Las tres preguntas de Jesús no son sencillamente una respuesta a las tres negaciones de Pedro. No. El Señor quiere que Pedro descubra que Cristo le ama, que sigue confiando en él; que sus miserias, su cobardía, no son un obstáculo para que llegue un día a dar su vida defendiendo la Fe de sus hermanos, llevando a cabo la misión que le ha confiado.
A la primera, y a la segunda, Pedro responde con decisión:
-Sí, Señor, Tú lo sabes todo, Tú sabes que te amo.
Pero cuando el Señor insiste por tercer vez, además de entristecerse, ya no dice Sí. Ya no confía en sus fuerzas, ya no piensa en su fortaleza. Se abandona completamente en las manos del Señor, en el corazón de Jesús, y le dice con toda humildad:
-Señor, Tú lo sabes todo, Tú sabes que yo te amo.

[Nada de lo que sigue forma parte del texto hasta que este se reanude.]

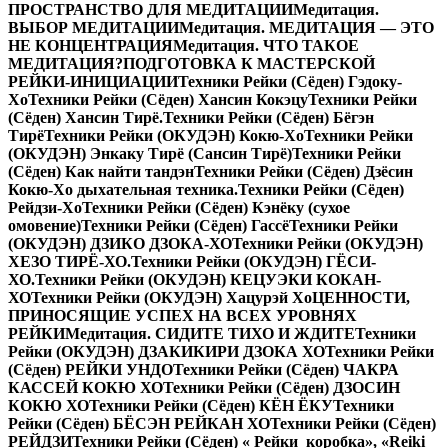
ПРОСТРАНСТВО ДЛЯ МЕДИТАЦИИ
Медитация.
ВЫБОР МЕДИТАЦИИ
Медитация. МЕДИТАЦИЯ — ЭТО
НЕ КОНЦЕНТРАЦИЯ
Медитация. ЧТО ТАКОЕ
МЕДИТАЦИЯ?
ПОДГОТОВКА К МАСТЕРСКОЙ
РЕЙКИ-ИНИЦИАЦИИ
Техники Рейки (Сёден) Гэдоку-
Хо
Техники Рейки (Сёден) Хансин Кокэцу
Техники Рейки
(Сёден) Хансин Тирё.
Техники Рейки (Сёден) Бёгэн
Тирё
Техники Рейки (ОКУДЭН) Кокю-Хо
Техники Рейки
(ОКУДЭН) Энкаку Тирё (Сансин Тирё)
Техники Рейки
(Сёден) Как найти тандэн
Техники Рейки (Сёден) Дзёсин
Кокю-Хо дыхательная техника.
Техники Рейки (Сёден)
Рейдзи-Хо
Техники Рейки (Сёден) Кэнёку (сухое
омовение)
Техники Рейки (Сёден) Гассё
Техники Рейки
(ОКУДЭН) ДЗИКО ДЗОКА-ХО
Техники Рейки (ОКУДЭН)
ХЕЗО ТИРЁ-ХО.
Техники Рейки (ОКУДЭН) ГЁСИ-
ХО.
Техники Рейки (ОКУДЭН) КЕЦУЭКИ КОКАН-
ХО
Техники Рейки (ОКУДЭН) Хацурэй Хо
ЦЕННОСТИ,
ПРИНОСЯЩИЕ УСПЕХ НА ВСЕХ УРОВНЯХ
РЕЙКИ
Медитация. СИДИТЕ ТИХО И ЖДИТЕ
Техники
Рейки (ОКУДЭН) ДЗАКИКИРИ ДЗОКА ХО
Техники Рейки
(Сёден) РЕЙКИ УНДО
Техники Рейки (Сёден) ЧАКРА
КАССЕЙ КОКЮ ХО
Техники Рейки (Сёден) ДЗОСИН
КОКЮ ХО
Техники Рейки (Сёден) КЁН ЁКУ
Техники
Рейки (Сёден) БЁСЭН РЕЙКАН ХО
Техники Рейки (Сёден)
РЕЙДЗИ
Техники Рейки (Сёден) « Рейки коробка», «Reiki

Pedro descansa en el conocimiento que Cristo tiene de él y de su amor. Ha descubierto, por fin, que ha sido precisamente el amor que ha movido a Cristo a preguntarle por tercera vez; y que Cristo le ama en su miseria, y le perdona.
Es la conversión radical de Pedro. Ya es consciente de que no basta amar a Cristo con su propio corazón de hombre, sino que es preciso amarle con el mismo Corazón de Jesús, y en el mismo Corazón de Jesús. Así se gozará en el amor de Cristo, y en la redención de su propia miseria, porque en su día “lloró amargamente”.
“Apacienta mis ovejas, apacienta mis corderos”
Consciente de su debilidad, de la fragilidad de su espíritu, Pedro descubre la Fortaleza del Amor de Dios; y en esa fortaleza, podrá llevar adelante su misión de confirmar en la Fe a sus hermanos, a todos los hijos de Dios en Cristo Jesús. Y la vivirá hasta el martirio, como el Señor le anunció:
“Cuando sea anciano extenderás las manos, otro te ceñirá y te llevará adonde no quieras”. Esto lo dijo aludiendo a la muerte con la que iba a dar gloria a Dios”
Elevemos nuestro corazón a Jesucristo pidiendo por el Santo Padre. Para llevar adelante la misión que el Señor les ha confiado, los Papas saben que con sus propias fuerzas no podrían llevarla a cabo. Ellos saben que el Señor les pide que dejen de ser lo que eran antes de ser elegidos, y allá en el fondo de su corazón, se conviertan en “Pedro”. Y nos piden oraciones para que vivan esa “conversión” hasta el final de su caminar terreno.